Work request >> An exact transcription of the data below, complete and unaltered, is the expected answer.

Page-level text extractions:
== == ==
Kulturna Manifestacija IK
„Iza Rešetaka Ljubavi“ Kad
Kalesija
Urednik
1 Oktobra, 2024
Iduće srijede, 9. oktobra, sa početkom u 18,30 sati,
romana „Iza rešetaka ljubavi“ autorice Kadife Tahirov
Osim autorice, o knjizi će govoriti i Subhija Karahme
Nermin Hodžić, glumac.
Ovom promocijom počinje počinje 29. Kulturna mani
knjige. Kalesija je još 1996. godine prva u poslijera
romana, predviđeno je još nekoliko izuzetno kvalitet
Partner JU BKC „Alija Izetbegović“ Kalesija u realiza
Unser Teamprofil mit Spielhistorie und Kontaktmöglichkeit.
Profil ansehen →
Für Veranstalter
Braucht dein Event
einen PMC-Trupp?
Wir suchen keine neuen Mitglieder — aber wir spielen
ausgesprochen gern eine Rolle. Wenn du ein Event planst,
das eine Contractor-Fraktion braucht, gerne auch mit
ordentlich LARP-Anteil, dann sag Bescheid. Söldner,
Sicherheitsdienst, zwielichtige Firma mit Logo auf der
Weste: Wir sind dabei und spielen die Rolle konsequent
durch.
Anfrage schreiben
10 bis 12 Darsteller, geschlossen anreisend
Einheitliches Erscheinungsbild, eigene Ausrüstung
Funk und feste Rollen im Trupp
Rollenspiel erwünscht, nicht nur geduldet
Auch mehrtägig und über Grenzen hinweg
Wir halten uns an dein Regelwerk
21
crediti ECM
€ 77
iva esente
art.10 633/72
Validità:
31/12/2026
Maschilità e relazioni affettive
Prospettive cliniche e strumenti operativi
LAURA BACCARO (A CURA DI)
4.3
== == ==
Task response >>
Kulturna Manifestacija IK
„Iza Rešetaka Ljubavi“ Kad
Kalesija
Urednik
1 Oktobra, 2024
Iduće srijede, 9. oktobra, sa početkom u 18,30 sati,
romana „Iza rešetaka ljubavi“ autorice Kadife Tahirov
Osim autorice, o knjizi će govoriti i Subhija Karahme
Nermin Hodžić, glumac.
Ovom promocijom počinje počinje 29. Kulturna mani
knjige. Kalesija je još 1996. godine prva u poslijera
romana, predviđeno je još nekoliko izuzetno kvalitet
Partner JU BKC „Alija Izetbegović“ Kalesija u realiza
Unser Teamprofil mit Spielhistorie und Kontaktmöglichkeit.
Profil ansehen →
Für Veranstalter
Braucht dein Event
einen PMC-Trupp?
Wir suchen keine neuen Mitglieder — aber wir spielen
ausgesprochen gern eine Rolle. Wenn du ein Event planst,
das eine Contractor-Fraktion braucht, gerne auch mit
ordentlich LARP-Anteil, dann sag Bescheid. Söldner,
Sicherheitsdienst, zwielichtige Firma mit Logo auf der
Weste: Wir sind dabei und spielen die Rolle konsequent
durch.
Anfrage schreiben
10 bis 12 Darsteller, geschlossen anreisend
Einheitliches Erscheinungsbild, eigene Ausrüstung
Funk und feste Rollen im Trupp
Rollenspiel erwünscht, nicht nur geduldet
Auch mehrtägig und über Grenzen hinweg
Wir halten uns an dein Regelwerk
21
crediti ECM
€ 77
iva esente
art.10 633/72
Validità:
31/12/2026
Maschilità e relazioni affettive
Prospettive cliniche e strumenti operativi
LAURA BACCARO (A CURA DI)
4.3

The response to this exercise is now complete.